A different upper bound for the binomial coefficient

Question

I need to prove the following statement:

If $3\leq k < t$ then \begin{equation*} \binom{t}{k} < 2^{t-1}-k+1. \end{equation*}

I was given the hint to prove it by induction over $t$ with $k$ fixed, which seems very reasonable.

The base case is rather easy to see: \begin{equation*} \binom{k+1}{k} = k+1 < 2^k-k+1 \Leftrightarrow 2k < 2^k \end{equation*}

However I am struggling hard with the inductive step.
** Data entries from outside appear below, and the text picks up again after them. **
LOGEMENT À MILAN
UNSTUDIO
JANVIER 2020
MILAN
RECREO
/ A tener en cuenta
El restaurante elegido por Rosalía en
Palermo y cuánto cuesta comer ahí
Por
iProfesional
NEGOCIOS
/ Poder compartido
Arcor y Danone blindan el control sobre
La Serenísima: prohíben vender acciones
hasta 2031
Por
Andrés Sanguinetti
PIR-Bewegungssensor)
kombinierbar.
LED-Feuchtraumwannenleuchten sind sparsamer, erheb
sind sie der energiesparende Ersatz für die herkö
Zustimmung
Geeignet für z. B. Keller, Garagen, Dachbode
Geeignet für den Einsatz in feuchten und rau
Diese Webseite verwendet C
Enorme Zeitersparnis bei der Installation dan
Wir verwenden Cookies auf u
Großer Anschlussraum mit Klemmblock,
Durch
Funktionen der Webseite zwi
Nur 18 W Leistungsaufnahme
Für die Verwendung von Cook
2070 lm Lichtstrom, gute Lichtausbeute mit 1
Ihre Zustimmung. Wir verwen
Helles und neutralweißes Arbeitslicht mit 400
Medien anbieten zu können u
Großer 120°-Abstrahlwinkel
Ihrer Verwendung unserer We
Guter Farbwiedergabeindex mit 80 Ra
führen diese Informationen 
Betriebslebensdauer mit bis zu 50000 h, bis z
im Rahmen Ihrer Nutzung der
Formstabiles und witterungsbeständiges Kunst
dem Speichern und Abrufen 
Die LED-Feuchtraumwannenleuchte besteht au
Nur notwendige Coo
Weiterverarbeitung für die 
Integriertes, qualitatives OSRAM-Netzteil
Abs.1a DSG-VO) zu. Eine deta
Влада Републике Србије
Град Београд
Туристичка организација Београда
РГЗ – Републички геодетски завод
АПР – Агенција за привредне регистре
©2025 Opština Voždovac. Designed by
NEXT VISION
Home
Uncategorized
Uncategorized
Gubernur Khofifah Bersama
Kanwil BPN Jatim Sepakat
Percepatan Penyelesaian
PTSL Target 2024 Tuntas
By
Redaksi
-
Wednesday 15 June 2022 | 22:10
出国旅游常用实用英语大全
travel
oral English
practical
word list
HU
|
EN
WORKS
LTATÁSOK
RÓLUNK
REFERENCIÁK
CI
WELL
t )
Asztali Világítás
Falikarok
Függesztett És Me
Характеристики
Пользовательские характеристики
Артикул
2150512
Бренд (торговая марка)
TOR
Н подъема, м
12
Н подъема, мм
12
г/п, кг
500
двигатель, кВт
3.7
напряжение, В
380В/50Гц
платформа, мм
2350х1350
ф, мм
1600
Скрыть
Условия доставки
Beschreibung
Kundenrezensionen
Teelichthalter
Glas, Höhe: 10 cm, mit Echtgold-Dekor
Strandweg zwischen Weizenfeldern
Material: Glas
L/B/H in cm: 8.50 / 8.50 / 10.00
My approach for now is using Pascal's identity to obtain \begin{equation} \binom{t+1}{k} = \binom{t}{k}+\binom{t}{k-1} \end{equation} At this point, I would like to apply induction to both terms, but my induction is over $t$ so I am not allowed to do that. (I tried to do double induction, but the induction over $k$ seems even harder).

In the case that $k\geq \frac{t+1}{2}$ the second term is smaller or equal than the first one, so I apply induction hypothesis \begin{equation*} \binom{t+1}{k} < 2\left(2^{t-1}-k+2\right)=2^t-2k+2 < 2^t-k+1 \end{equation*}

However, I am very confused for what to do in the remaining case $k>\frac{t+1}{2}$.

Any help or hint will be appreciated, thank you!

Answer 1

If you want to deal with the formula \begin{equation} \binom{t+1}{k} = \binom{t}{k}+\binom{t}{k-1}, \end{equation} you can deal with the following statement by induction on $t$ : for all $t\geq 4$, for all $k$ such that $3\leq k<t$, $$\binom{t}{k}\leq 2^{t-1}-k+1.$$

• Base case : $t=4,t=5$ (easy to show).
• Induction : if $4\leq k \leq t-1$ \begin{align*}\binom{t+1}{k} = \binom{t}{k}+\binom{t}{k-1}&\leq 2^{t-1}-k+1+2^{t-1}-(k-1)+1\\ &\leq 2^t-k+1, \end{align*} and if $k=3$ or $k=t$ it's trivial.

Answer 2

Hint: Notice that $$\binom{t+1}{k} = \frac{(t+1)!}{(t+1-k)!k!} = \frac{t+1}{t+1-k}\cdot \frac{t!}{(t-k)!k!} =\frac{t+1}{t+1-k}\cdot\binom{t}{k}.$$